Tearfully she explained, “It’s the pharmacist. He insulted me
terribly this morning on the phone.” Immediately the husband
drove downtown to confront the pharmacist and demand an apology.
Before he could say more than a word or two, the pharmacist told
him, “Now, just a minute, listen to my side of it. This morning
the alarm failed to go off, so I was late getting up. I went
without breakfast and hurried out to the car, just to realize
that I locked the house with both my house and car keys inside.
I had to break a window to get my keys. Then, driving a little
too fast, I got a speeding ticket. Later, when I was about three
blocks from the store, I had a flat tire. When I finally got to
the store there was a bunch of people waiting for me to open up.

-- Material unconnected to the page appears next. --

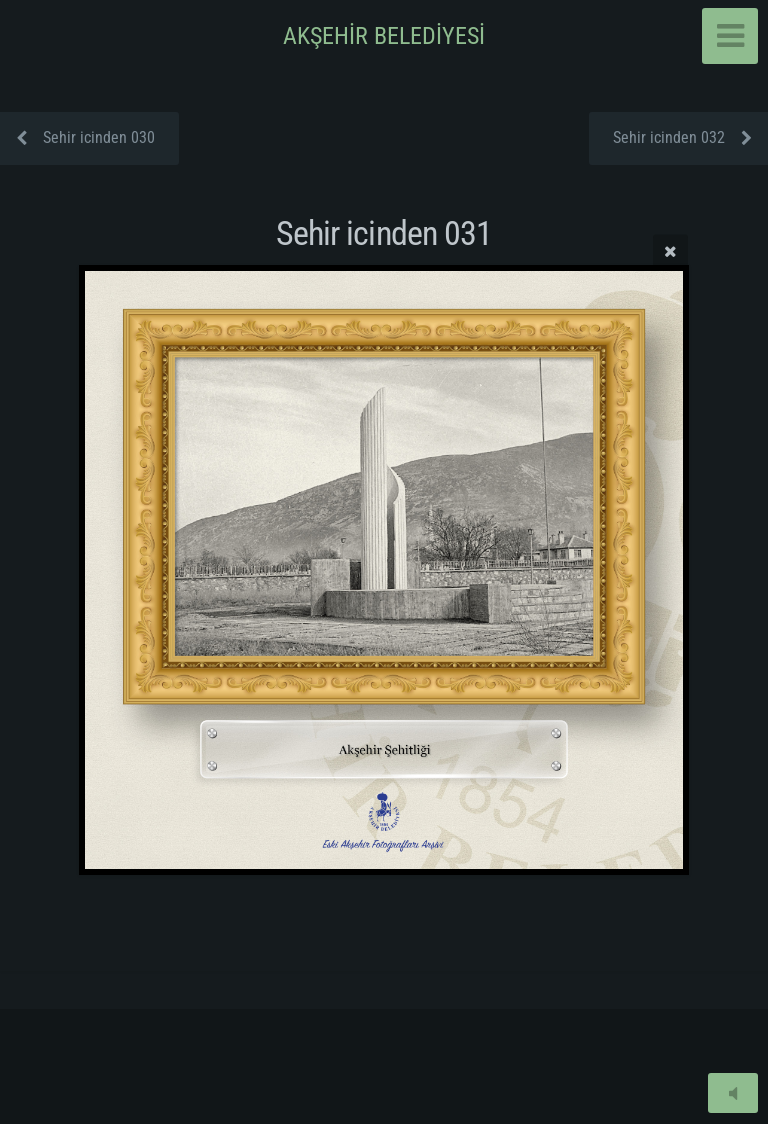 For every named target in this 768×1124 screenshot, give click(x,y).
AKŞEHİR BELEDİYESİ (384, 36)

I opened the store and started waiting on these people, and all
the time the damn phone was ringing off the hook.” He continued,
“Then I had to break a roll of nickels against the cash register
drawer to make change, and they spilled all over the floor. I
got down on my hands and knees to pick up the nickels; the phone
was still ringing. When I stood up I cracked my head on the open
cash drawer, which made me stagger back against a showcase with
bunch of perfume bottles on it…all of them hit the floor and
broke.

Meanwhile, the phone is still ringing with no let up, and I
finally got to answer it. It was your wife. She wanted to know
how to use a rectal thermometer…and believe me mister, as God
is my witness, all I did was tell her.”

Horse Sense

An out-of-towner accidentally drives his car into a deep ditch on the side of a country road. Luckily a farmer happened by with his big old horse named Benny.

The man asked for help. The farmer said Benny could pull his car out. So he backed Benny up and hitched Benny to the man’s car bumper.

Then he yelled, “Pull, Nellie, pull.”
Benny didn’t move.

Then he yelled, “Come on, pull Ranger.”
Still, Benny didn’t move.

Then he yelled really loud, “Now pull, Fred, pull hard.”
Benny just stood.

Then the farmer nonchalantly said,
“Okay, Benny, pull.”

Benny pulled the car out of the ditch.

The man was very appreciative but curious. He asked the farmer why he called his horse by the wrong name three times.

The farmer said, “Oh, Benny is blind, and if he thought he was the only one pulling he wouldn’t even try.”

Green Circles

This woman walked into a doctors office saying, “Doctor, doctor!
I have a problem!”

The doctor asked her, “Okay, what’s the matter?”

The woman blushed but then told him, “I have these green circles
on the insides of both my thighs and I don’t know what they are.”

“Okay, show them to me.”

The woman presented the problem area to the doctor.

After examining her for awhile he stepped back and rubbed his
chin. “Tell me, are you dating a gypsy?”

“Yes,” the woman asked, confused.

“Tell him his earrings aren’t real gold.”